* _Input data_:
═══
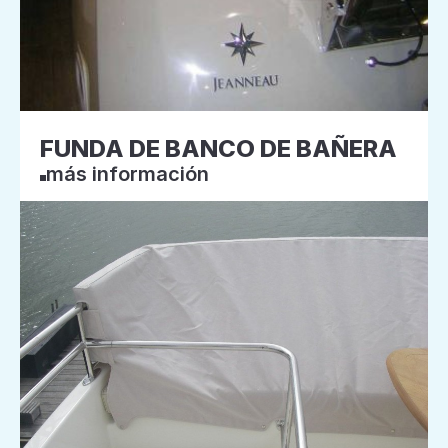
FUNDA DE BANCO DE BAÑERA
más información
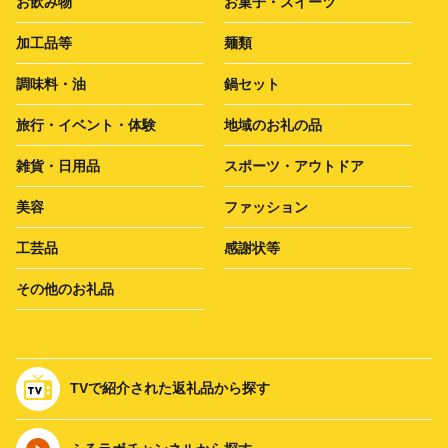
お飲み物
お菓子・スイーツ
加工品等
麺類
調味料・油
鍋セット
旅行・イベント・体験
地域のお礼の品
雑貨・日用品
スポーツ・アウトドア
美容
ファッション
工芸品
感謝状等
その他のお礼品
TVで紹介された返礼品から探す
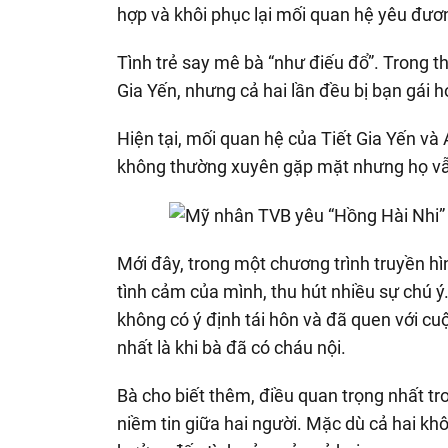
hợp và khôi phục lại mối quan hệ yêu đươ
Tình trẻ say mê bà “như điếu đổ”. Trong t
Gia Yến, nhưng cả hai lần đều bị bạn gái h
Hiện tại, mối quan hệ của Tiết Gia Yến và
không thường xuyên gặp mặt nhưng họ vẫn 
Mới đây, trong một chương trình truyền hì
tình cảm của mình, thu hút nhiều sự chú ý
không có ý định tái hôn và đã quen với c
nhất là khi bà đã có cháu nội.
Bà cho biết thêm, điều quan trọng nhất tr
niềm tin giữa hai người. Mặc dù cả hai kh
═══
* _About this exercise_: Before you return the listing, strip out its pictures; all else must match exactly.

* _Exercise result_:
FUNDA DE BANCO DE BAÑERA
más información
お飲み物
お菓子・スイーツ
加工品等
麺類
調味料・油
鍋セット
旅行・イベント・体験
地域のお礼の品
雑貨・日用品
スポーツ・アウトドア
美容
ファッション
工芸品
感謝状等
その他のお礼品
TVで紹介された返礼品から探す
hợp và khôi phục lại mối quan hệ yêu đươ
Tình trẻ say mê bà “như điếu đổ”. Trong t
Gia Yến, nhưng cả hai lần đều bị bạn gái h
Hiện tại, mối quan hệ của Tiết Gia Yến và
không thường xuyên gặp mặt nhưng họ vẫn 
Mới đây, trong một chương trình truyền hì
tình cảm của mình, thu hút nhiều sự chú ý
không có ý định tái hôn và đã quen với c
nhất là khi bà đã có cháu nội.
Bà cho biết thêm, điều quan trọng nhất tr
niềm tin giữa hai người. Mặc dù cả hai kh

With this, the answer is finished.